Ramdass Ellayah, qui a repris les rênes du collège, à la demande des Bhujoharry, se dit attristé par le décès de Manfred. « Je suis très peiné, car j’ai toujours été proche de la famille Bhujoharry. C’était un homme extraordinaire », confie-t-il.
Un mentor
Il ajoute que, même si Manfred était en fauteuil roulant, il se faisait un devoir de rendre visite au collège. « Il voulait absolument que le nom des Bhujoharry demeure au sein du secteur éducatif. Il ne s’est jamais éloigné du collège et de son staff. D’ailleurs, il était venu célébrer avec nous les 100 ans d’un membre du staff. Il venait souvent à la messe aussi. Il était comme un mentor pour nous. Je me suis promis de faire revivre ce patronyme et aujourd’hui, on a trois collèges, à La Tour Koenig, à Quartier-Militaire et à Rose-Belle. Son nom se perpétue », nous dit Ramdass Ellayah.

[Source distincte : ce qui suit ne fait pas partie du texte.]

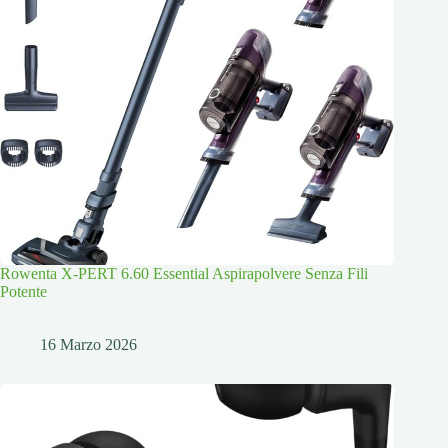
Rowenta X-PERT 6.60 Essential Aspirapolvere Senza Fili
Potente
16 Marzo 2026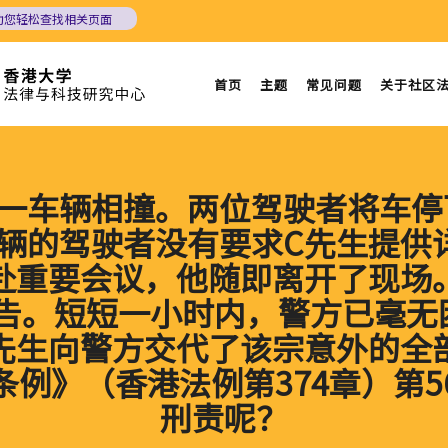
助您轻松查找相关页面
首页
主题
常见问题
关于社区
与另一车辆相撞。两位驾驶者将车
辆的驾驶者没有要求C先生提供
赴重要会议，他随即离开了现场
告。短短一小时内，警方已毫无
先生向警方交代了该宗意外的全
例》（香港法例第374章）第
刑责呢？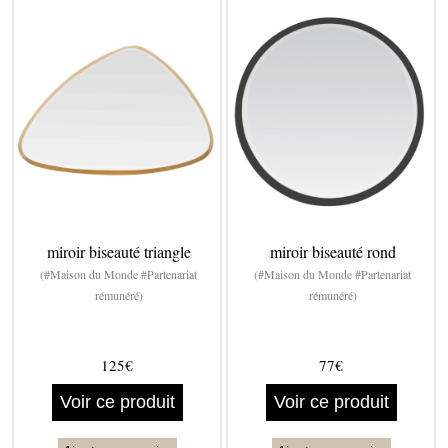
miroir biseauté triangle
miroir biseauté rond
(#Maison du Monde #Partenariat
(#Maison du Monde #Partenariat
rémunéré)
rémunéré)
125€
77€
Voir ce produit
Voir ce produit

Lindsay Morvan, directeur du Tourism Authority, est un ancien élève du collège Bhujoharry. « À cette époque, il venait de prendre la relève de son père, Alex, comme directeur. J’étais en Form III et j’ai étudié là-bas jusqu’à la HSC », relate-t-il.
Aujourd’hui encore, il garde d’excellents souvenirs de Manfred Bhujoharry. « Nous étions le premier batch mixte de HSC en 1977, c’était juste après la grève des étudiants. Un jour, le père Henri Souchon est venu au collège pour nous dire qu’un
homme était mort et que sa femme n’avait pas les moyens de payer pour l’enterrement. Le prêtre avait décidé de lui offrir le cercueil, mais il fallait organiser les funérailles. Notre petite équipe a quitté la classe et on s’est rendus chez la veuve. Les filles sont allées cueillir des fleurs à Marie Reine de la Paix, tandis que les garçons ont tout préparé pour l’église de Cassis et le cimetière de l’Ouest. Quand on est retournés au collège, Manfred nous a demandé : êtes-vous des étudiants ou des croque-morts ? » se souvient-il.
Lindsay Morvan nous livre une autre anecdote amusante sur Manfred Bhujoharry. Il raconte : « Un jour, il y avait un déjeuner dansant à Rose-Hill. Tout le staff du collège était invité. Juste après le repas, Manfred a dansé du rock’n’roll. C’était étonnant et magnifique. C’était un bon vivant qui avait le verbe facile. Malheureusement, il a eu le diabète et s’est fait amputer les pieds. »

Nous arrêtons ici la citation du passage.